Stellantis, the auto giant with a portfolio that has more brands than some manufacturers have models, is reportedly changing its strategy and plans to treat only some of them with special attention. Specifically, according to new reports, Chief Executive Officer Antonio Filosa’s new strategy will direct most of the investment toward the Jeep, Ram, Peugeot, and Fiat brands.
Such a decision would make sense from a strictly business perspective. Jeep and Ram remain a key source of earnings, especially in North America. Peugeot is one of the group’s strongest names in Europe, while Fiat continues to have significant influence in several markets and provides Stellantis with a presence in affordable segments.
The fate of other brands
The more interesting part of the plan concerns the fate of the others. Stellantis also owns Alfa Romeo, Citroen, Opel, DS, Lancia, Maserati, and others, and it seems that none of them will have a decisive influence on important decisions. Even Dodge doesn’t get a seat at the head table. Instead of shutting down entirely, the plan is reportedly to use many of those brands more selectively, in countries or segments where they still have commercial appeal.

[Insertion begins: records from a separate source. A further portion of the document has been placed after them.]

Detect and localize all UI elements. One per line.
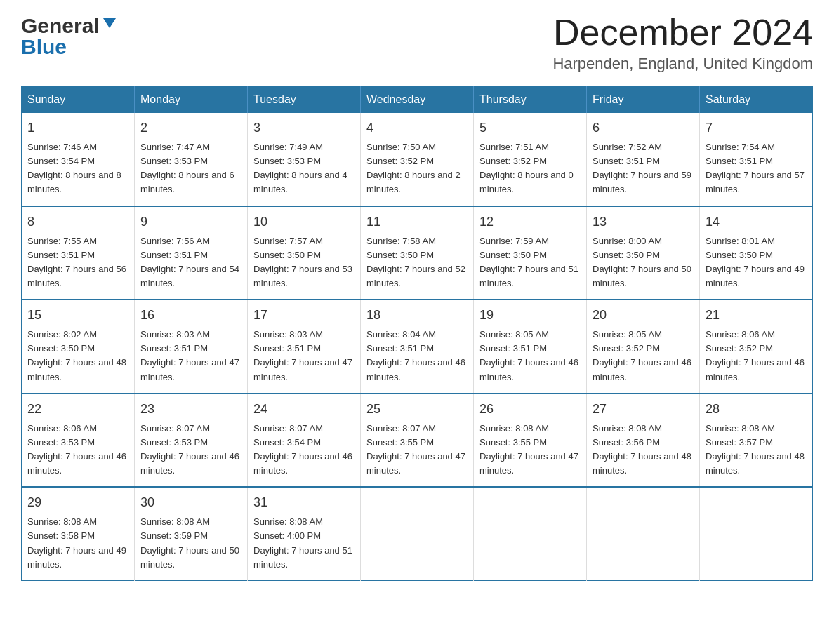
day-info: Sunrise: 8:08 AMSunset: 4:00 PMDaylight:… (253, 516, 352, 569)
day-info: Sunrise: 7:56 AMSunset: 3:51 PMDaylight:… (140, 236, 239, 288)
day-cell (361, 487, 474, 580)
day-number: 29 (27, 493, 128, 512)
day-cell: 4Sunrise: 7:50 AMSunset: 3:52 PMDaylight… (361, 113, 474, 206)
day-number: 18 (366, 306, 468, 325)
day-info: Sunrise: 8:03 AMSunset: 3:51 PMDaylight:… (140, 329, 239, 382)
day-number: 25 (366, 400, 468, 419)
day-cell: 22Sunrise: 8:06 AMSunset: 3:53 PMDayligh… (22, 394, 135, 488)
week-row-2: 8Sunrise: 7:55 AMSunset: 3:51 PMDaylight… (22, 206, 813, 300)
logo: General Blue (21, 14, 117, 59)
day-number: 12 (479, 213, 581, 232)
day-number: 22 (27, 400, 128, 419)
week-row-3: 15Sunrise: 8:02 AMSunset: 3:50 PMDayligh… (22, 300, 813, 394)
day-info: Sunrise: 7:58 AMSunset: 3:50 PMDaylight:… (366, 236, 465, 288)
logo-blue-text: Blue (21, 35, 67, 59)
day-number: 28 (706, 400, 807, 419)
day-info: Sunrise: 7:47 AMSunset: 3:53 PMDaylight:… (140, 142, 234, 194)
day-cell: 3Sunrise: 7:49 AMSunset: 3:53 PMDaylight… (248, 113, 361, 206)
day-info: Sunrise: 8:08 AMSunset: 3:59 PMDaylight:… (140, 516, 239, 569)
day-header-tuesday: Tuesday (248, 86, 361, 114)
day-cell: 25Sunrise: 8:07 AMSunset: 3:55 PMDayligh… (361, 394, 474, 488)
day-cell: 16Sunrise: 8:03 AMSunset: 3:51 PMDayligh… (135, 300, 248, 394)
day-cell: 26Sunrise: 8:08 AMSunset: 3:55 PMDayligh… (474, 394, 587, 488)
day-cell: 18Sunrise: 8:04 AMSunset: 3:51 PMDayligh… (361, 300, 474, 394)
day-number: 23 (140, 400, 241, 419)
day-number: 10 (253, 213, 355, 232)
logo-general-text: General (21, 14, 100, 38)
day-cell: 14Sunrise: 8:01 AMSunset: 3:50 PMDayligh… (700, 206, 813, 300)
day-number: 16 (140, 306, 241, 325)
day-cell (474, 487, 587, 580)
day-info: Sunrise: 8:08 AMSunset: 3:56 PMDaylight:… (593, 423, 691, 476)
day-number: 1 (27, 119, 128, 137)
day-header-monday: Monday (135, 86, 248, 114)
day-cell: 24Sunrise: 8:07 AMSunset: 3:54 PMDayligh… (248, 394, 361, 488)
day-number: 21 (706, 306, 807, 325)
day-number: 5 (479, 119, 581, 137)
day-info: Sunrise: 8:08 AMSunset: 3:57 PMDaylight:… (706, 423, 805, 476)
day-cell: 7Sunrise: 7:54 AMSunset: 3:51 PMDaylight… (700, 113, 813, 206)
day-number: 26 (479, 400, 581, 419)
page-header: General Blue December 2024 Harpenden, En… (21, 14, 813, 73)
day-cell: 9Sunrise: 7:56 AMSunset: 3:51 PMDaylight… (135, 206, 248, 300)
day-number: 11 (366, 213, 468, 232)
day-cell: 19Sunrise: 8:05 AMSunset: 3:51 PMDayligh… (474, 300, 587, 394)
day-number: 14 (706, 213, 807, 232)
week-row-1: 1Sunrise: 7:46 AMSunset: 3:54 PMDaylight… (22, 113, 813, 206)
day-number: 6 (593, 119, 694, 137)
day-cell: 27Sunrise: 8:08 AMSunset: 3:56 PMDayligh… (587, 394, 700, 488)
day-info: Sunrise: 8:05 AMSunset: 3:51 PMDaylight:… (479, 329, 578, 382)
day-info: Sunrise: 8:08 AMSunset: 3:58 PMDaylight:… (27, 516, 126, 569)
day-info: Sunrise: 8:07 AMSunset: 3:55 PMDaylight:… (366, 423, 465, 476)
month-title: December 2024 (552, 14, 813, 51)
day-cell: 13Sunrise: 8:00 AMSunset: 3:50 PMDayligh… (587, 206, 700, 300)
day-cell: 20Sunrise: 8:05 AMSunset: 3:52 PMDayligh… (587, 300, 700, 394)
week-row-4: 22Sunrise: 8:06 AMSunset: 3:53 PMDayligh… (22, 394, 813, 488)
day-cell: 29Sunrise: 8:08 AMSunset: 3:58 PMDayligh… (22, 487, 135, 580)
day-number: 30 (140, 493, 241, 512)
svg-marker-0 (103, 18, 116, 28)
day-info: Sunrise: 7:55 AMSunset: 3:51 PMDaylight:… (27, 236, 126, 288)
day-info: Sunrise: 8:08 AMSunset: 3:55 PMDaylight:… (479, 423, 578, 476)
day-cell: 23Sunrise: 8:07 AMSunset: 3:53 PMDayligh… (135, 394, 248, 488)
day-header-friday: Friday (587, 86, 700, 114)
day-info: Sunrise: 8:06 AMSunset: 3:53 PMDaylight:… (27, 423, 126, 476)
day-cell: 6Sunrise: 7:52 AMSunset: 3:51 PMDaylight… (587, 113, 700, 206)
day-cell: 28Sunrise: 8:08 AMSunset: 3:57 PMDayligh… (700, 394, 813, 488)
day-number: 27 (593, 400, 694, 419)
day-number: 15 (27, 306, 128, 325)
calendar-table: SundayMondayTuesdayWednesdayThursdayFrid… (21, 86, 813, 581)
day-number: 19 (479, 306, 581, 325)
day-info: Sunrise: 8:07 AMSunset: 3:54 PMDaylight:… (253, 423, 352, 476)
title-section: December 2024 Harpenden, England, United… (552, 14, 813, 73)
week-row-5: 29Sunrise: 8:08 AMSunset: 3:58 PMDayligh… (22, 487, 813, 580)
day-info: Sunrise: 7:46 AMSunset: 3:54 PMDaylight:… (27, 142, 121, 194)
day-header-thursday: Thursday (474, 86, 587, 114)
day-info: Sunrise: 8:07 AMSunset: 3:53 PMDaylight:… (140, 423, 239, 476)
day-number: 7 (706, 119, 807, 137)
location-text: Harpenden, England, United Kingdom (552, 55, 813, 73)
day-number: 8 (27, 213, 128, 232)
day-cell: 8Sunrise: 7:55 AMSunset: 3:51 PMDaylight… (22, 206, 135, 300)
day-info: Sunrise: 8:02 AMSunset: 3:50 PMDaylight:… (27, 329, 126, 382)
day-cell: 12Sunrise: 7:59 AMSunset: 3:50 PMDayligh… (474, 206, 587, 300)
header-row: SundayMondayTuesdayWednesdayThursdayFrid… (22, 86, 813, 114)
day-number: 20 (593, 306, 694, 325)
day-number: 4 (366, 119, 468, 137)
day-number: 24 (253, 400, 355, 419)
day-info: Sunrise: 7:50 AMSunset: 3:52 PMDaylight:… (366, 142, 461, 194)
day-cell (700, 487, 813, 580)
day-cell (587, 487, 700, 580)
day-info: Sunrise: 7:57 AMSunset: 3:50 PMDaylight:… (253, 236, 352, 288)
day-number: 17 (253, 306, 355, 325)
day-number: 2 (140, 119, 241, 137)
day-cell: 17Sunrise: 8:03 AMSunset: 3:51 PMDayligh… (248, 300, 361, 394)
day-cell: 11Sunrise: 7:58 AMSunset: 3:50 PMDayligh… (361, 206, 474, 300)
day-number: 31 (253, 493, 355, 512)
day-info: Sunrise: 8:00 AMSunset: 3:50 PMDaylight:… (593, 236, 691, 288)
day-cell: 5Sunrise: 7:51 AMSunset: 3:52 PMDaylight… (474, 113, 587, 206)
day-number: 13 (593, 213, 694, 232)
day-number: 3 (253, 119, 355, 137)
day-cell: 15Sunrise: 8:02 AMSunset: 3:50 PMDayligh… (22, 300, 135, 394)
logo-arrow-icon (102, 15, 117, 34)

Therefore, instead of each brand getting its own expensive and customized future and a significant part of the investment pie, second-tier brands could borrow platforms, powertrains, and electronics from the privileged four. That could mean more model renaming than loyal fans of certain brands would like, and the report suggests that just such vehicles, tailored to local tastes, are one possible route.
Shutdown delay
However, it seems that those brands will at least survive, as Filosa reportedly does not want to start the shutdown, reports Reuters. Closing down a car brand can save money, but reviving it later is difficult, expensive, and often impossible.
Names like Lancia or Alfa Romeo, which at times were considered defunct, still carry heritage value, even if that heritage doesn’t always pay the quarterly bills.
Financial pressures
The pressure on Stellantis is real. The company has lost market share in both America and Europe as Chinese brands continue to expand. Like other manufacturers, it has recently taken a huge financial hit from changing plans for electric vehicles, underscoring how quickly the market has moved away from earlier assumptions.
This is precisely why shared, cross-functional platforms are more important now than ever. Cars that can support both gasoline, hybrid, and electric powertrains give manufacturers flexibility at a time when customers and regulations don’t stick to one script.